To identify proteins that physically interact with GR, we used proximity labeling. We fused an ascorbate peroxidase domain (APEX2) to the N-terminus of GR and expressed it REH cells, a B-ALL cell line that does not express GR protein. After verifying that APEX2-GR restored glucocorticoid sensitivity in the REH cells, we performed proximity labeling in the presence and absence of dexamethasone. After optimizing these reactions, cells were lysed and labeled proteins were isolated using magnetic streptavidin beads and identified by mass spectrometry. We were able to detect more than 4,000 proteins that interact with GR, including hundreds that are enriched upon addition of dexamethasone.
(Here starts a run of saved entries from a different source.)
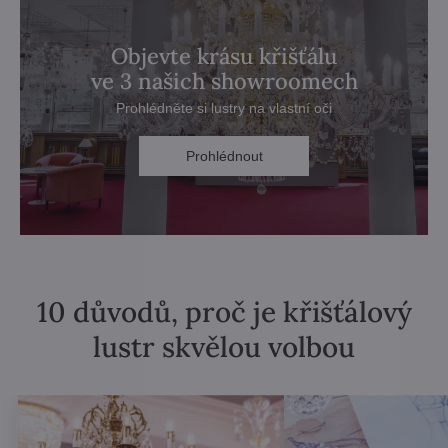
Objevte krásu křišťálu
ve 3 našich showroomech
Prohlédněte si lustry na vlastní oči
Prohlédnout
10 důvodů, proč je křišťálový
lustr skvělou volbou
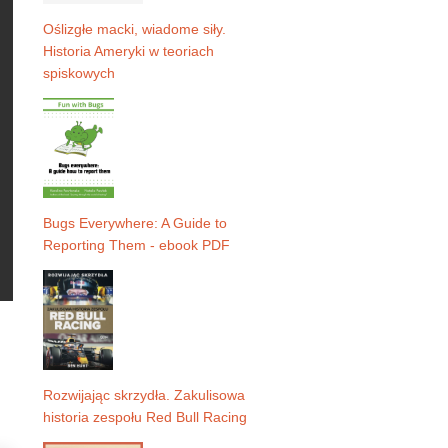
Oślizgłe macki, wiadome siły.
Historia Ameryki w teoriach
spiskowych
Bugs Everywhere: A Guide to
Reporting Them - ebook PDF
Rozwijając skrzydła. Zakulisowa
historia zespołu Red Bull Racing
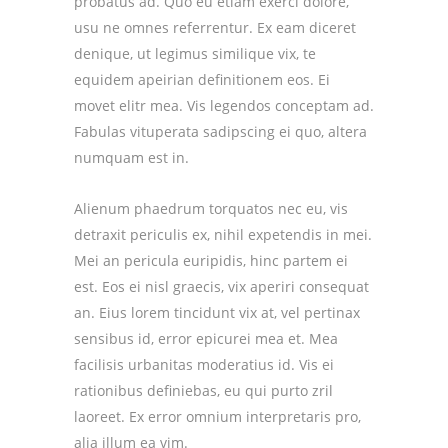
probatus ad. Quo eu etiam exerci dolore,
usu ne omnes referrentur. Ex eam diceret
denique, ut legimus similique vix, te
equidem apeirian definitionem eos. Ei
movet elitr mea. Vis legendos conceptam ad.
Fabulas vituperata sadipscing ei quo, altera
numquam est in.
Alienum phaedrum torquatos nec eu, vis
detraxit periculis ex, nihil expetendis in mei.
Mei an pericula euripidis, hinc partem ei
est. Eos ei nisl graecis, vix aperiri consequat
an. Eius lorem tincidunt vix at, vel pertinax
sensibus id, error epicurei mea et. Mea
facilisis urbanitas moderatius id. Vis ei
rationibus definiebas, eu qui purto zril
laoreet. Ex error omnium interpretaris pro,
alia illum ea vim.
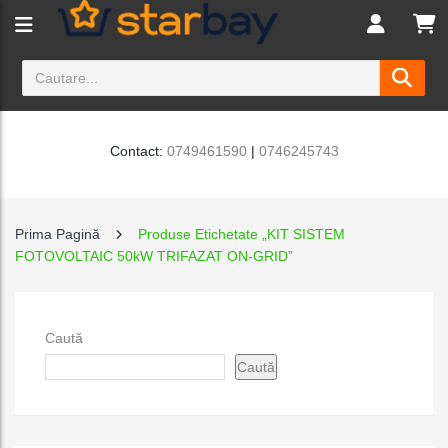
Contact:
0749461590
|
0746245743
Prima Pagină
Produse Etichetate „KIT SISTEM
FOTOVOLTAIC 50kW TRIFAZAT ON-GRID”
Caută
Caută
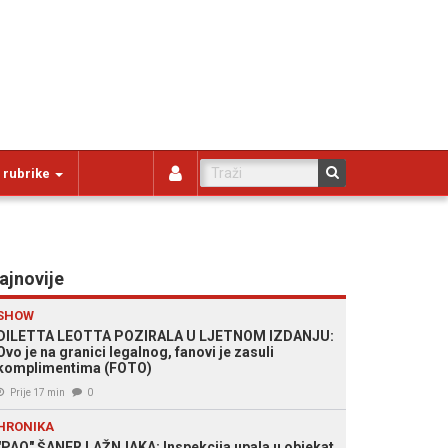
 rubrike
ajnovije
SHOW
DILETTA LEOTTA POZIRALA U LJETNOM IZDANJU:
Ovo je na granici legalnog, fanovi je zasuli
komplimentima (FOTO)
Prije 17 min
0
HRONIKA
"PAO" ŠANER LAŽNJAKA: Inspekcija upala u objekat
To identify functional interaction, we intersected the proteins enriched upon addition of dexamethasone with proteins shown by us to modulate glucocorticoid sensitivity in B-ALL (Kruth et al Blood 2017). Supporting our working model, we found functional interaction partners that are involved in B-cell development and apoptosis. We found that GR interacts with EBF1 and MEF2C, B-cell development transcription factors that restrain glucocorticoid-induced cell death. This indicates that GR activity and glucocorticoid sensitivity is directly blunted by B-cell development, and further supports the model that glucocorticoids restrain B-cell development. The mechanism of how these interactions influence glucocorticoid sensitivity will guide rational targeting to improve treatment of B-ALL both in general and in different B-ALL subtypes. Additionally, the mitochondrial voltage dependent anion channel 2 (VDAC2) also interacts with GR in a dexamethasone-dependent manner and is integral to glucocorticoid-induced cell death. VDAC2 is important for nucleating and perhaps triggering pore formation through BAK and BAX. How GR influences this activity is not known but suggests a non-genomic role of GR in glucocorticoid-induced cell death.

In summary, integration of functional genomics and proteomics provides rich data sets that will help understand the mechanism of glucocorticoid-induced B-ALL cell death. Targeting of non-canonical (B-cell development) and non-genomic (VDAC2) functions of GR will allow for optimization of glucocorticoid-based chemotherapy regimens.

Disclosures: Zimmerman: Integrated DNA Technologies: Ended employment in the past 24 months.